Historians of religion know that Catholicism was never without critics in Victorian and Edwardian England. To a great many people, the word Catholic meant parochial and reactionary; to others it evoked "visions of a suffering and cowed laity at the foot of a dominant and tyrannous priesthood."1 In neither case were priests and parishioners easily able to defend themselves, for they had little experience of political debate and their numbers were few. Although Irish immigration had swelled the ranks of the Church, Catholics remained a small minority in England, numbering "scarcely one in twenty" at the close of the nineteenth century.2 That many were poor and uninvolved in national affairs was certainly true. It was equally true that the hierarchy wanted to nurture and maintain a distinct Catholic culture in England rather than call fellow clergy to political action. Yet, after 1900, it was no less true that a growing number of Catholics sought a wider acquaintance with the public forum. This was particularly evident when they came forward as speakers, writers, and participants in what would become a great national agitation for women's suffrage.

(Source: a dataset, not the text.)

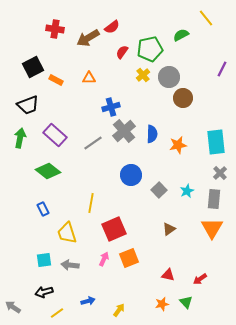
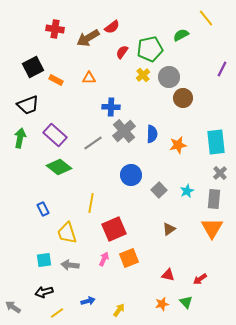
blue cross at (111, 107): rotated 18 degrees clockwise
green diamond at (48, 171): moved 11 px right, 4 px up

There was, however, a lingering suspicion in much of England that the organized Church worked to hinder the women's movement Time and again, angry voices insisted that ecclesiastical opinion reinforced and reproduced the nineteenth-century assumption that inequality was the natural order of God's world.3 Catholic spokesmen were quick to defend the church against the stereotypes of an older age, but the problem faced by priests and laymen was, I think, more complicated than this. Although various Catholic apologists-including Cardinal Henry Edward Manning, Hilaire Belloc, and Wilfred Ward-sympathized with antisuffrage campaigns,others advocated electoral change. Yet it is the former whose opinions dominate contemporary narratives. The latter were Catholic men of equally strong opinions and religious conviction, but they do not have notable places-indeed, they have no place-in general histories of the suffrage era. Certainly there is a case to be made for revisiting this era and affording a hearing to those priests and laymen who, although unremarked and unremembered today, were as much part of the campaign for votes as betterknown male suffragists and Protestant churchmen.4
To remember these Catholic men is not simply to call to memory a forgotten chapter of English history, important as it is.The shifting fortunes and place of Catholicism in a largely Protestant country matter as well. At the beginning of the nineteenth century, Catholics felt more heavily handicapped than their Protestant neighbors because of the legacy of three centuries of legal disabilities. Only with the Emancipation Act of 1829 did Catholic men achieve the right to serve in Parliament and occupy most governmental offices and military commissions. Even so, old resentments were slow to fade. In 1850, when the Catholic hierarchy was restored, opponents bitterly complained of "papal aggression." From this, it was a small step to argue that "Catholicity"-grounded as it was in a universal church with an international mission-neither enhanced political life nor conformed to a national culture. By the later 1800s, pamphlets and tracts deploring "popery" and "nunnery" had been scattered over England in the tens of thousands. …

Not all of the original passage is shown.